Esta questão do direito de resistência tem semelhanças com a do direito de mentir, abordada também por Kant. Em relação ao direito de mentir, ele não pode ser considerado num quadro de direito jurídico, porque deitaria por terra os princípios fundamentais que sustentam o contrato social. Em relação ao direito de resistência, passa-se o mesmo: se ele fosse considerado no quadro legal de uma constituição civil. Assim, não é possível prever um direito de resistência numa constituição civil formada por cidadãos livres e autónomos. Simplesmente, não faz sentido (apela-se aqui à noção de evidência, tal como a via por exemplo, Bertrand Russell em relação à realidade ontológica: é por demais evidente que as coisas existem, assim como é por demais evidente que 2+2=4.
O nosso esquema mental é assim um garante da verdade desta ordem do mundo). O que não significa que o povo não tenha o direito de se insurgir contra a injustiça: “(…) é preciso conceder ao cidadão e, claro está, com a autorização do próprio soberano, a faculdade de fazer conhecer publicamente a sua opinião sobre o que, nos decretos do mesmo soberano, lhe parece ser uma injustiça a respeito da comunidade.” Trata-se da liberdade de imprensa, defendida por Kant, a par da liberdade de pensamento.
Mais do que forçar, o importante é convencer: “E por que outro meio seria também possível fornecer ao governo os conhecimentos que favorecem o seu próprio desígnio fundamental senão o de deixar manifestar-se este espírito da liberdade tão respeitável na sua origem e nos seus efeitos?”
Há uma teoria do direito político, sem cuja consonância nenhuma prática é válida. Kant adverte para o perigo do “deixa andar” das instituições colectivas para os cidadãos e para o progresso da humanidade (a ideia de progresso, já se sabe, não se dissocia dos estádios da universalidade: disciplinieren, kultivieren, zivilisieren, moralizieren). O comodismo político põe em perigo a mais elevada ideia da razão, a liberdade: “Ora, visto que todas as constituições que existem há muito, sejam quais forem os seus defeitos, produzem aqui em toda a suadiversidade o mesmo resultado, a saber, contentar-se com aquela que se tem, nenhuma teoria se aplica quando se olha a prosperidade do povo, mas tudo assenta numa prática dócil à experiência.”

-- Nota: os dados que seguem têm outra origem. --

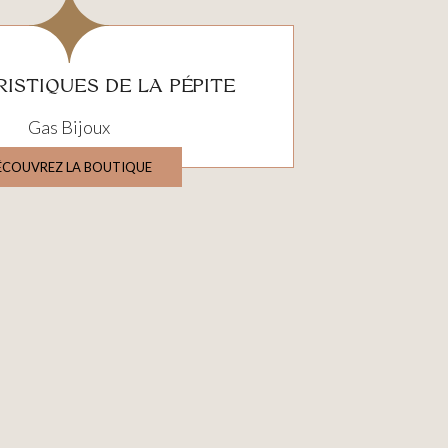
ISTIQUES DE LA PÉPITE
Gas Bijoux
ÉCOUVREZ LA BOUTIQUE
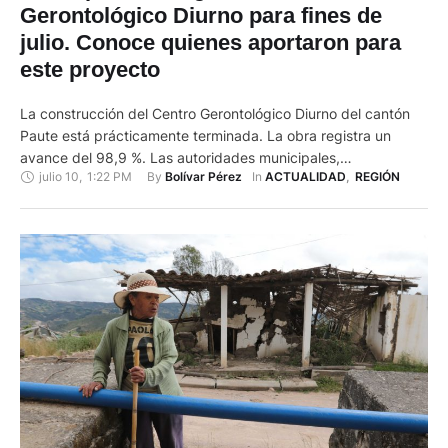
Gerontológico Diurno para fines de
julio. Conoce quienes aportaron para
este proyecto
La construcción del Centro Gerontológico Diurno del cantón
Paute está prácticamente terminada. La obra registra un
avance del 98,9 %. Las autoridades municipales,
julio 10
,
1:22 PM
By 
In 
Bolívar Pérez
ACTUALIDAD
,
REGIÓN
representantes del Ministerio de Inclusión Económica y Social
(MIES) y de la Corporación Eléctrica del Ecuador (CELEC EP)
con la presencia del gobernador Xavier Bermúdez recorrieron
el pasado lunes 7 de julio …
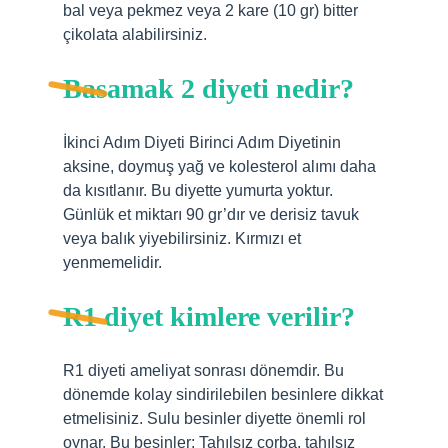
bal veya pekmez veya 2 kare (10 gr) bitter
çikolata alabilirsiniz.
Basamak 2 diyeti nedir?
İkinci Adım Diyeti Birinci Adım Diyetinin
aksine, doymuş yağ ve kolesterol alımı daha
da kısıtlanır. Bu diyette yumurta yoktur.
Günlük et miktarı 90 gr’dır ve derisiz tavuk
veya balık yiyebilirsiniz. Kırmızı et
yenmemelidir.
R1 diyet kimlere verilir?
R1 diyeti ameliyat sonrası dönemdir. Bu
dönemde kolay sindirilebilen besinlere dikkat
etmelisiniz. Sulu besinler diyette önemli rol
oynar. Bu besinler; Tahılsız çorba, tahılsız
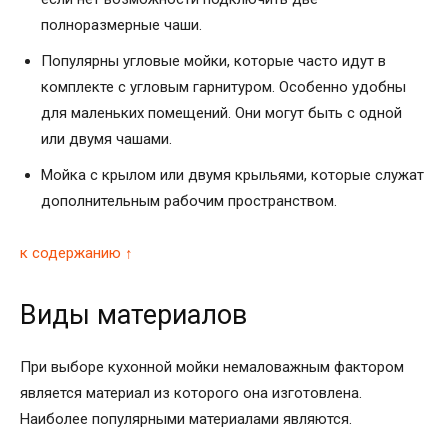
полноразмерные чаши.
Популярны угловые мойки, которые часто идут в
комплекте с угловым гарнитуром. Особенно удобны
для маленьких помещений. Они могут быть с одной
или двумя чашами.
Мойка с крылом или двумя крыльями, которые служат
дополнительным рабочим пространством.
к содержанию ↑
Виды материалов
При выборе кухонной мойки немаловажным фактором
является материал из которого она изготовлена.
Наиболее популярными материалами являются.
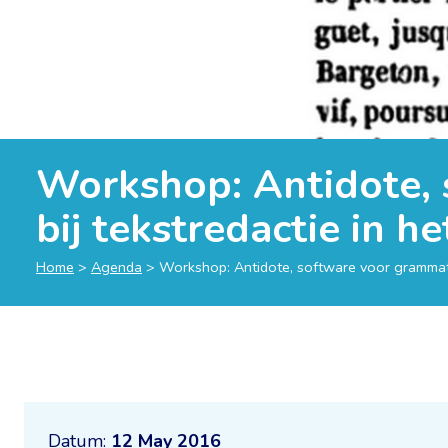
Workshop: Antidote, 
bij tekstredactie in he
Home
>
Agenda
>
Workshop: Antidote, software voor grammatica
Datum:
12 May 2016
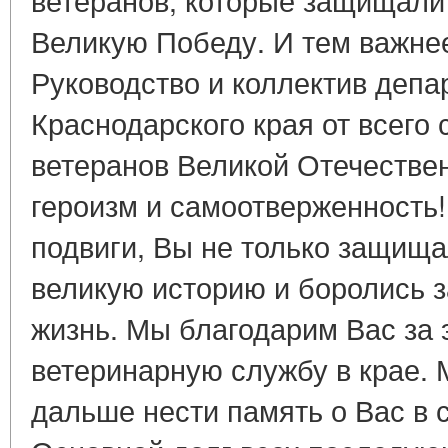
Великую Победу. И тем важнее
Руководство и коллектив депа
Краснодарского края от всего 
ветеранов Великой Отечестве
героизм и самоотверженность
подвиги, Вы не только защищ
великую историю и боролись 
жизнь. Мы благодарим Вас за
ветеринарную службу в крае.
дальше нести память о Вас в 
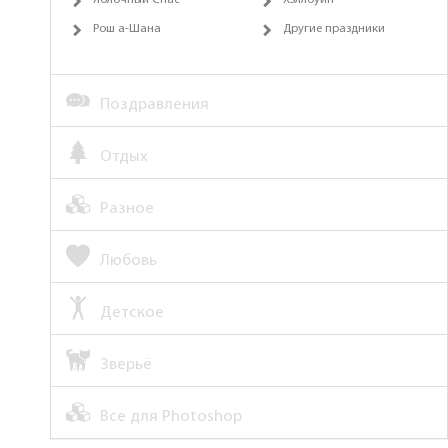
Яблочный Спас
Хэллоуин
Рош а-Шана
Другие праздники
Поздравления
Отдых
Разное
Любовь
Детское
Зверьё
Все для Photoshop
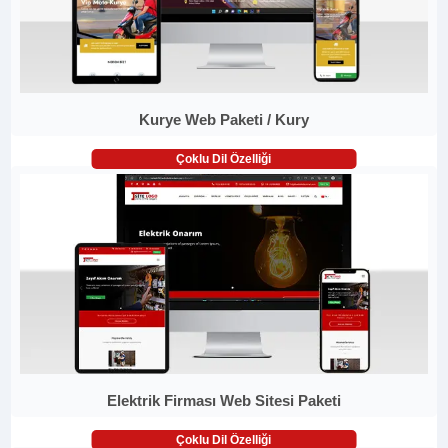
Kurye Web Paketi / Kury
Çoklu Dil Özelliği
Elektrik Firması Web Sitesi Paketi
Çoklu Dil Özelliği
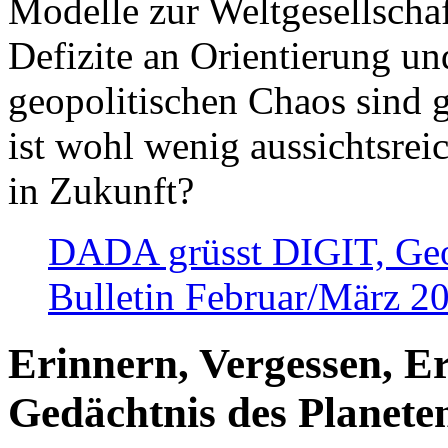
Modelle zur Weltgesellsch
Defizite an Orientierung u
geopolitischen Chaos sind 
ist wohl wenig aussichtsre
in Zukunft?
DADA grüsst DIGIT, Geopo
Bulletin Februar/März 2
Erinnern, Vergessen, E
Gedächtnis des Planete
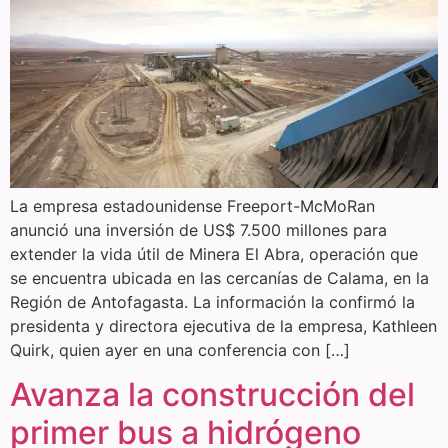
La empresa estadounidense Freeport-McMoRan
anunció una inversión de US$ 7.500 millones para
extender la vida útil de Minera El Abra, operación que
se encuentra ubicada en las cercanías de Calama, en la
Región de Antofagasta. La información la confirmó la
presidenta y directora ejecutiva de la empresa, Kathleen
Quirk, quien ayer en una conferencia con […]
Avanza la construcción del
primer bus a hidrógeno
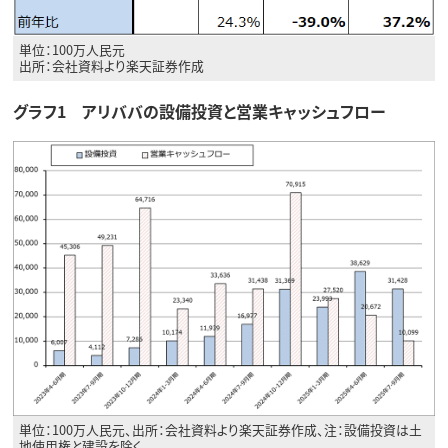
単位：100万人民元
出所：会社資料より楽天証券作成
グラフ1 アリババの設備投資と営業キャッシュフロー
単位：100万人民元、出所：会社資料より楽天証券作成、注：設備投資は土
地使用権と建設を除く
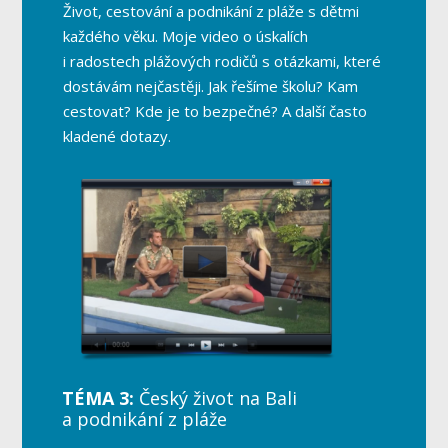
Život, cestování a podnikání z pláže s dětmi
každého věku. Moje video o úskalích
i radostech plážových rodičů s otázkami, které
dostávám nejčastěji. Jak řešíme školu? Kam
cestovat? Kde je to bezpečné? A další často
kladené dotazy.
TÉMA 3:
Český život na Bali
a podnikání z pláže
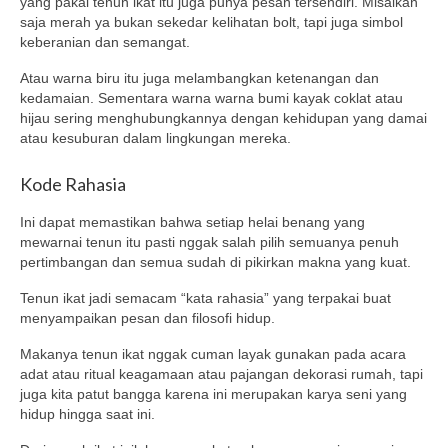
yang pakai tenun ikat itu juga punya pesan tersendiri. Misalkan
saja merah ya bukan sekedar kelihatan bolt, tapi juga simbol
keberanian dan semangat.
Atau warna biru itu juga melambangkan ketenangan dan
kedamaian. Sementara warna warna bumi kayak coklat atau
hijau sering menghubungkannya dengan kehidupan yang damai
atau kesuburan dalam lingkungan mereka.
Kode Rahasia
Ini dapat memastikan bahwa setiap helai benang yang
mewarnai tenun itu pasti nggak salah pilih semuanya penuh
pertimbangan dan semua sudah di pikirkan makna yang kuat.
Tenun ikat jadi semacam “kata rahasia” yang terpakai buat
menyampaikan pesan dan filosofi hidup.
Makanya tenun ikat nggak cuman layak gunakan pada acara
adat atau ritual keagamaan atau pajangan dekorasi rumah, tapi
juga kita patut bangga karena ini merupakan karya seni yang
hidup hingga saat ini.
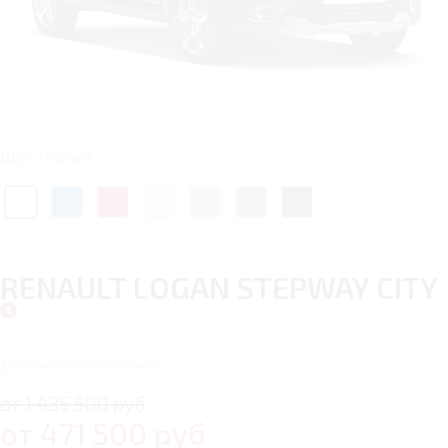
Цвет: Черный
RENAULT LOGAN STEPWAY CITY
5
автомобилей в наличии
от 1 435 500 руб
от
471 500
руб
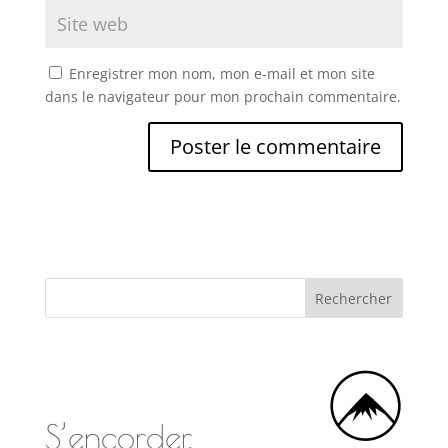
Enregistrer mon nom, mon e-mail et mon site
dans le navigateur pour mon prochain commentaire.
S’encorder,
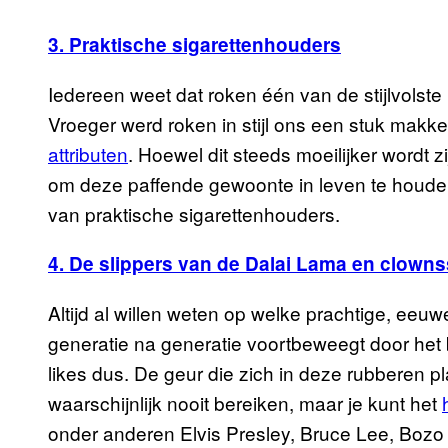
3. Praktische sigarettenhouders
Iedereen weet dat roken één van de stijlvolste
Vroeger werd roken in stijl ons een stuk makk
attributen
. Hoewel dit steeds moeilijker wordt z
om deze paffende gewoonte in leven te houde
van praktische sigarettenhouders.
4. De slippers van de Dalai Lama en clow
Altijd al willen weten op welke prachtige, ee
generatie na generatie voortbeweegt door het
likes dus. De geur die zich in deze rubberen p
waarschijnlijk nooit bereiken, maar je kunt het
onder anderen Elvis Presley, Bruce Lee, Bozo 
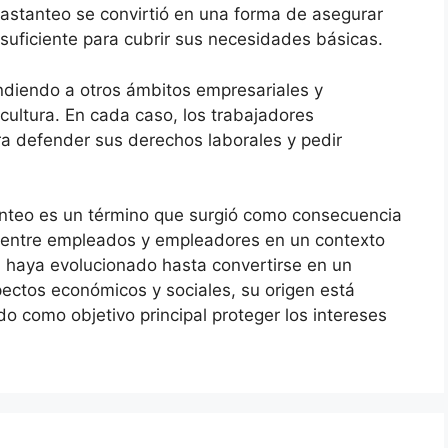
bastanteo se convirtió en una forma de asegurar
 suficiente para cubrir sus necesidades básicas.
ndiendo a otros ámbitos empresariales y
icultura. En cada caso, los trabajadores
a defender sus derechos laborales y pedir
anteo es un término que surgió como consecuencia
s entre empleados y empleadores en un contexto
 haya evolucionado hasta convertirse en un
ectos económicos y sociales, su origen está
do como objetivo principal proteger los intereses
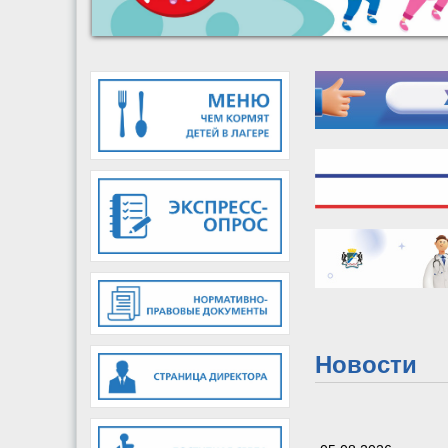
Новости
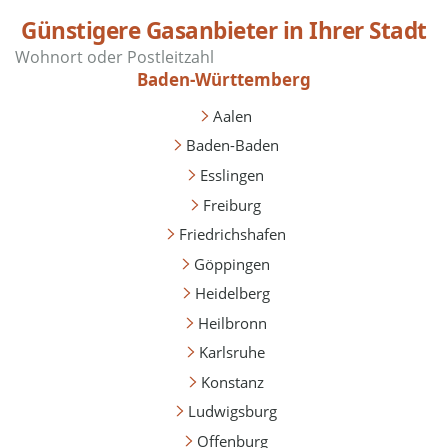
Günstigere Gasanbieter in Ihrer Stadt
Baden-Württemberg
Aalen
Baden-Baden
Esslingen
Freiburg
Friedrichshafen
Göppingen
Heidelberg
Heilbronn
Karlsruhe
Konstanz
Ludwigsburg
Offenburg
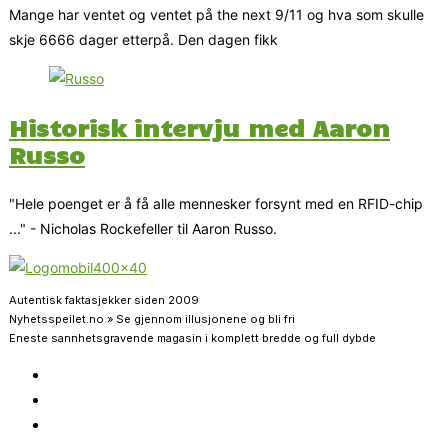
Mange har ventet og ventet på the next 9/11 og hva som skulle
skje 6666 dager etterpå. Den dagen fikk
Historisk intervju med Aaron
Russo
"Hele poenget er å få alle mennesker forsynt med en RFID-chip
..." - Nicholas Rockefeller til Aaron Russo.
Autentisk faktasjekker siden 2009
Nyhetsspeilet.no » Se gjennom illusjonene og bli fri
Eneste sannhetsgravende magasin i komplett bredde og full dybde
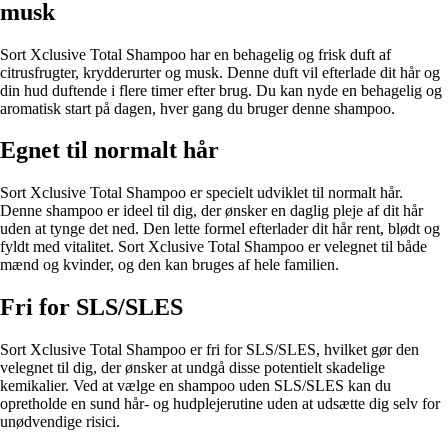
musk
Sort Xclusive Total Shampoo har en behagelig og frisk duft af
citrusfrugter, krydderurter og musk. Denne duft vil efterlade dit hår og
din hud duftende i flere timer efter brug. Du kan nyde en behagelig og
aromatisk start på dagen, hver gang du bruger denne shampoo.
Egnet til normalt hår
Sort Xclusive Total Shampoo er specielt udviklet til normalt hår.
Denne shampoo er ideel til dig, der ønsker en daglig pleje af dit hår
uden at tynge det ned. Den lette formel efterlader dit hår rent, blødt og
fyldt med vitalitet. Sort Xclusive Total Shampoo er velegnet til både
mænd og kvinder, og den kan bruges af hele familien.
Fri for SLS/SLES
Sort Xclusive Total Shampoo er fri for SLS/SLES, hvilket gør den
velegnet til dig, der ønsker at undgå disse potentielt skadelige
kemikalier. Ved at vælge en shampoo uden SLS/SLES kan du
opretholde en sund hår- og hudplejerutine uden at udsætte dig selv for
unødvendige risici.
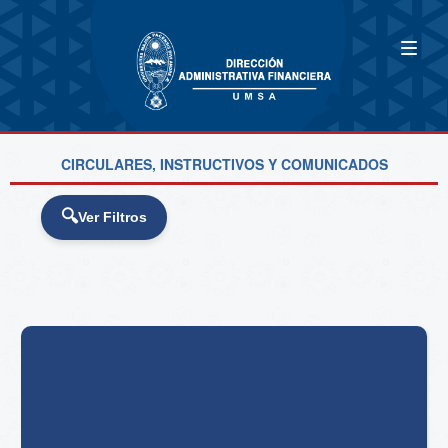
CIRCULARES, INSTRUCTIVOS Y COMUNICADOS
Ver Filtros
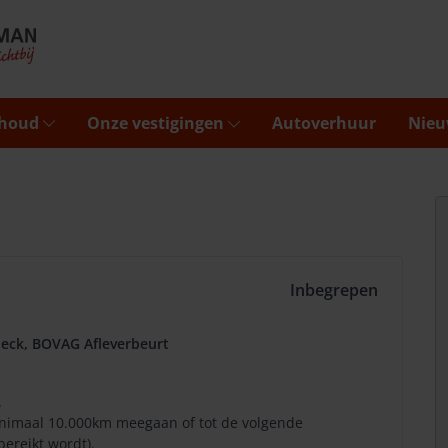
rhoud
Onze vestigingen
Autoverhuur
Nieu
Inbegrepen
eck, BOVAG Afleverbeurt
.
minimaal 10.000km meegaan of tot de volgende
bereikt wordt).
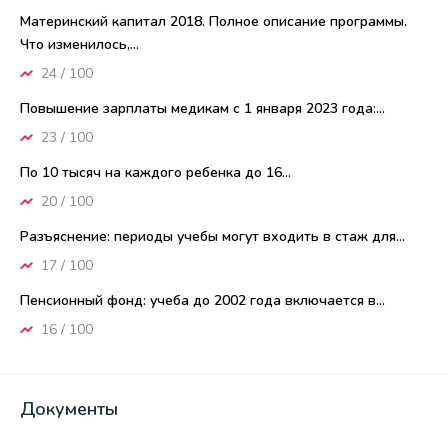
Материнский капитал 2018. Полное описание программы.
Что изменилось,...
24 / 100
Повышение зарплаты медикам с 1 января 2023 года:...
23 / 100
По 10 тысяч на каждого ребенка до 16...
20 / 100
Разъяснение: периоды учебы могут входить в стаж для...
17 / 100
Пенсионный фонд: учеба до 2002 года включается в...
16 / 100
Документы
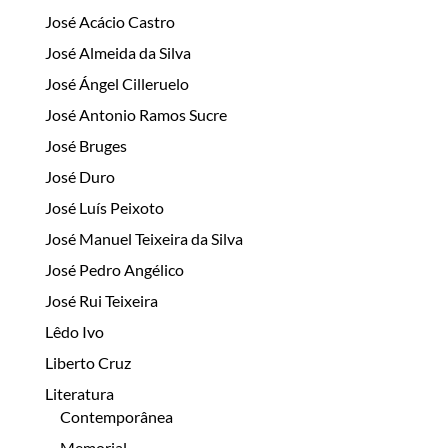
José Acácio Castro
José Almeida da Silva
José Ángel Cilleruelo
José Antonio Ramos Sucre
José Bruges
José Duro
José Luís Peixoto
José Manuel Teixeira da Silva
José Pedro Angélico
José Rui Teixeira
Lêdo Ivo
Liberto Cruz
Literatura
Contemporânea
Memorial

O direito não se funda pela experiência. Logo, não é pela experiência que a humanidade evolui (e experiência, só por si, redunda em repetição, em mecanicismo – como tal funcionam as leis naturais do Universo), mas pela vontade unida de um povo, pela força da teoria do direito político, que permite aos homens a esperança de uma sociedade melhor: “(…) há uma teoria do direito político, sem cuja consonância nenhuma prática é válida.” A advertência de Kant é clara: é preciso continuamente exercitar o direito como peça fundamental do edifício, como órgão central do organismo vivo, constituído por um conjunto mais ou menos vasto de seres humanos, em convivência, num espaço comum. O órgão central não é coração, mas o ânimo (sede dos sentimentos moral e estético), que é uma faculdade da razão.
Mais uma vez fica aqui expressa a filosofia política de Kant como uma teoria de carácter futurista, mesmo duzentos anos passados sobre a morte do Autor. O que nos levará, em breve, directamente para o tema da esperança.